Las mujeres con frecuencia sienten que decir "no sé", o "capaz que me equivoque," o "tengo que pensar por qué lo hice" o "estoy confundida," es claudicar. No sabemos bien a qué, si es a nuestro poder, si es a nuestra inteligencia, si es a nuestro terror inconfesado de no ser suficientemente consideradas, o si es solo un hábito de hablar más de la cuenta.

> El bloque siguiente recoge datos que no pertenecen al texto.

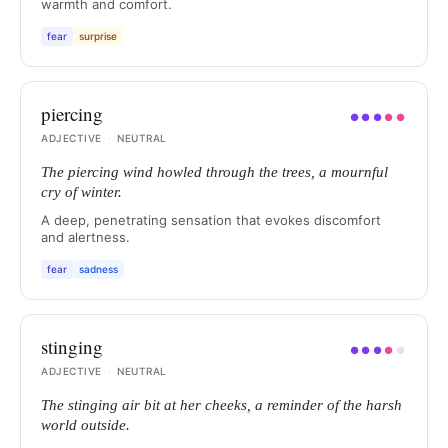
warmth and comfort.
fear
surprise
piercing
●
●
●
●
●
ADJECTIVE
·
NEUTRAL
The piercing wind howled through the trees, a mournful
cry of winter.
A deep, penetrating sensation that evokes discomfort
and alertness.
fear
sadness
stinging
●
●
●
●
●
ADJECTIVE
·
NEUTRAL
The stinging air bit at her cheeks, a reminder of the harsh
world outside.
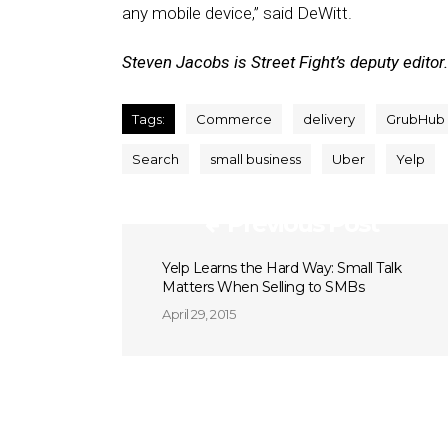
any mobile device,” said DeWitt.
Steven Jacobs is Street Fight’s deputy editor.
Tags:
Commerce
delivery
GrubHub
Search
small business
Uber
Yelp
Previous Post
Yelp Learns the Hard Way: Small Talk
Matters When Selling to SMBs
April 29, 2015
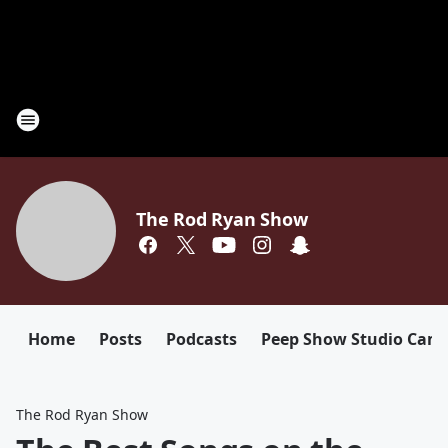
The Rod Ryan Show
Home
Posts
Podcasts
Peep Show Studio Cam
The Rod Ryan Show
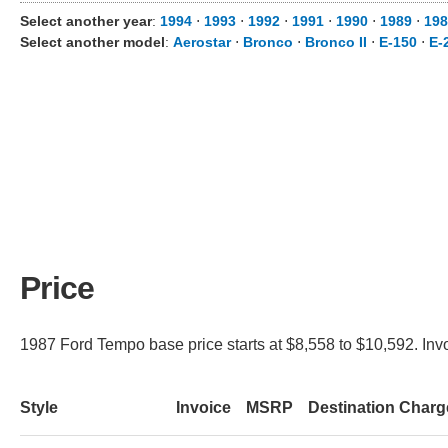
Select another year
:
1994
⋅
1993
⋅
1992
⋅
1991
⋅
1990
⋅
1989
⋅
198
Select another model
:
Aerostar
⋅
Bronco
⋅
Bronco II
⋅
E-150
⋅
E-
Price
1987 Ford Tempo base price starts at $8,558 to $10,592. Invo
Style
Invoice
MSRP
Destination Charg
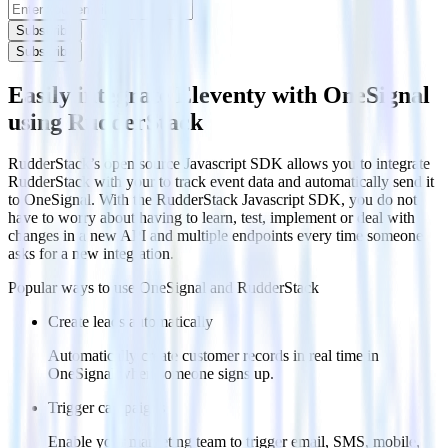
Subscribe
Subscribe
Easily integrate Eleventy with OneSignal
using RudderStack
RudderStack’s open source Javascript SDK allows you to integrate
RudderStack with your to track event data and automatically send it
to OneSignal. With the RudderStack Javascript SDK, you do not
have to worry about having to learn, test, implement or deal with
changes in a new API and multiple endpoints every time someone
asks for a new integration.
Popular ways to use
OneSignal
and RudderStack
Create leads automatically
Automatically create customer records in real time in
OneSignal when someone signs up.
Trigger campaigns
Enable your marketing team to trigger email, SMS, mobile,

El silencio, la duda, el reconocimiento de un error, es más bien un acto de fortaleza que de debilidad. Ninguna situación nos define por entero. Somos a veces medio lesas y a veces hasta brillantes; somos frágiles y aguantadoras; somos generosas y egoístas; somos inseguras y a la vez sabemos cuáles son nuestras fortalezas. En fin, como todos los seres humanos, somos y no somos a la vez. Pero nos hemos convertido en unas fieras de la argumentación. Y como tenemos una innata capacidad analítica y un muy buen manejo del lenguaje, nos lanzamos a argumentar, a intentar tener razón. Poco nos permitimos ser silenciosas o misteriosas o humildes. Tal vez porque sentimos que esos adjetivos definen a las mujeres de antes, cuando éramos personajes de segunda categoría.
Siempre que hacemos un cambio, lo hacemos exageradamente, como ensayando nuestra propia capacidad. Normal. Basta mirar a los adolescentes que para adquirir identidad tienen que masacrar lo aprendido. Y es razonable que las mujeres aún nos sintamos adolescentes en la historia, porque no hace mucho tiempo que nos convertimos en personas enteras.
Pero a la vez queremos relaciones de paz y de ternura genuinas. Queremos ser bondadosas y justas con los que queremos o conocemos.
Las que perdemos cuando nos parece que perder es un drama, una herida a quien queremos ser, somos nosotras. También los hombres están asustados. Todos lo estamos... un poco. Está bien hacerlo explícito, está bien el silencio o escuchar con apertura en vez de esgrimir argumentos inteligentes. Está bien no entender, está bien la humildad.
Porque antes que mujeres, somos seres humanos, hechos de materiales diversos.